Del deseo surge la competencia con los demás; de la competencia, el odio; del odio, la crueldad y las matanzas. Estas tristes murallas, reforzadas por sólidos torreones a breves intervalos, son un ejemplo de lo que digo. El miedo las ha levantado.

Hace más de cien año, cuando el Imperio vivía la época más sombría de su historia, bandas de bárbaros francos llegaron hasta aquí, y más al sur, expoliando y arrasando cuanto hallaban a su paso. La pequeña ciudad, delimitada por un débil cerco de la época de Octavio Augusto, fue saqueada. Cuando los bárbaros se retiraron y todo volvió al orden antiguo – aunque ya nada sería como antes en todo Occidente – los ciudadanos fueron presa de una fiebre constructora. Apenas fue necesario que llegasen de Roma los edictos ni que el curador diese las órdenes oportunas. Todo el pueblo se afanó en levantar los muros más altos y anchos posibles.

En el delirio constructor – cuentan los que lo oyeron contar a sus abuelos – todo servía para el reforzamiento de las murallas. Columnas, restos de edificios destruidos, fragmentos de monumentos funerarios, incluso imágenes de dioses, dicen, todo sirvió de relleno para la imponente muralla.

Ésta y muchas otras que por aquellos años se levantaron en tantos lugares de Occidente – la misma de Roma, edificada por Aureliano – son claros ejemplos de que el hombre mancha la tierra con los signos del temor y del odio. Esas murallas fueron levantadas para defenderse de los bárbaros. Los bárbaros, sí, esos hombres a los que, desde hace siglos, se ha perseguido y dado caza en los espesos bosques de Germania en nombre del senado y el pueblo de Roma.

Las murallas, las espadas, las máquinas de guerra: éstas son las obras de los hijos del pecado.
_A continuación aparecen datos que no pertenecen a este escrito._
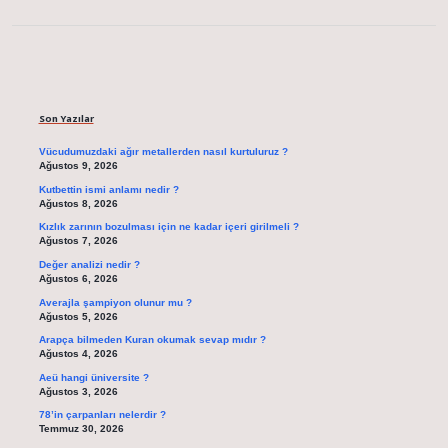
Sidebar
Son Yazılar
Vücudumuzdaki ağır metallerden nasıl kurtuluruz ?
Ağustos 9, 2026
Kutbettin ismi anlamı nedir ?
Ağustos 8, 2026
Kızlık zarının bozulması için ne kadar içeri girilmeli ?
Ağustos 7, 2026
Değer analizi nedir ?
Ağustos 6, 2026
Averajla şampiyon olunur mu ?
Ağustos 5, 2026
Arapça bilmeden Kuran okumak sevap mıdır ?
Ağustos 4, 2026
Aeü hangi üniversite ?
Ağustos 3, 2026
78’in çarpanları nelerdir ?
Temmuz 30, 2026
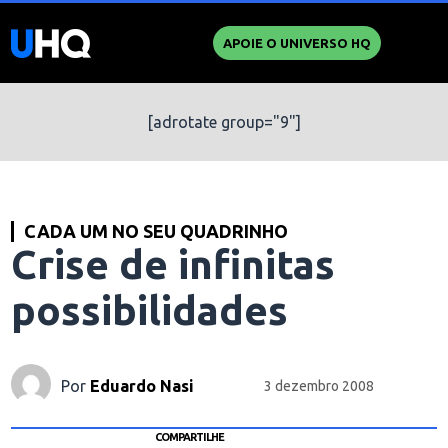
APOIE O UNIVERSO HQ
[adrotate group="9"]
CADA UM NO SEU QUADRINHO
Crise de infinitas
possibilidades
Por
Eduardo Nasi
3 dezembro 2008
COMPARTILHE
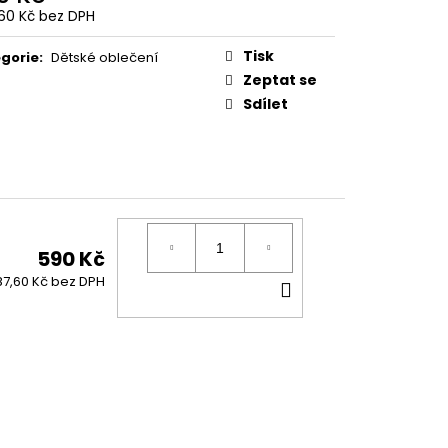
60 Kč bez DPH
ná
:
Tisk
gorie
:
Dětské oblečení
Zeptat se
Sdílet
590 Kč
DO
7,60 Kč bez DPH
KOŠÍKU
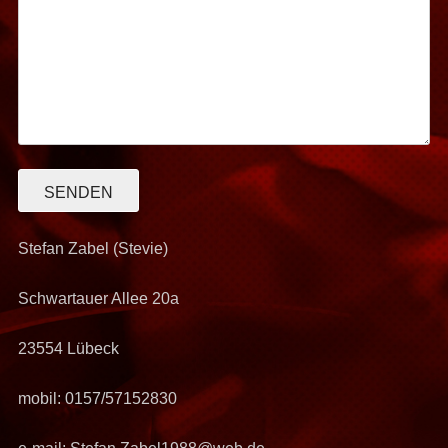
Stefan Zabel (Stevie)
Schwartauer Allee 20a
23554 Lübeck
mobil: 0157/57152830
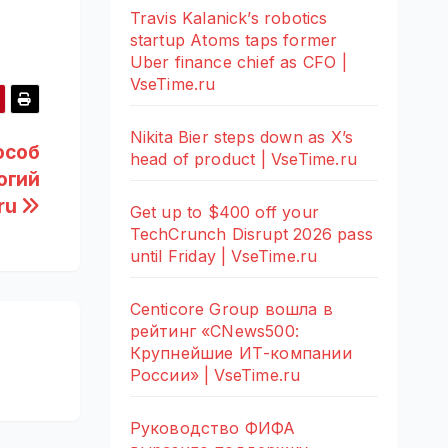
Travis Kalanick’s robotics
startup Atoms taps former
Uber finance chief as CFO |
VseTime.ru
Nikita Bier steps down as X’s
особ
head of product | VseTime.ru
огий
ru
Get up to $400 off your
TechCrunch Disrupt 2026 pass
until Friday | VseTime.ru
Centicore Group вошла в
рейтинг «CNews500:
Крупнейшие ИТ-компании
России» | VseTime.ru
Руководство ФИФА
Pero cuando vuelva Jesús y haya un nuevo Cielo sobre una nueva Tierra, no serán necesarias las defensas. Porque el hombre se habrá reconciliado con la naturaleza y con los otros hombres, y la Ciudad, rotas las murallas por el sonido de las trompetas que anunciarán la llegada del Salvador, será sustituida por el Reino de Dios, que no tendrá fin.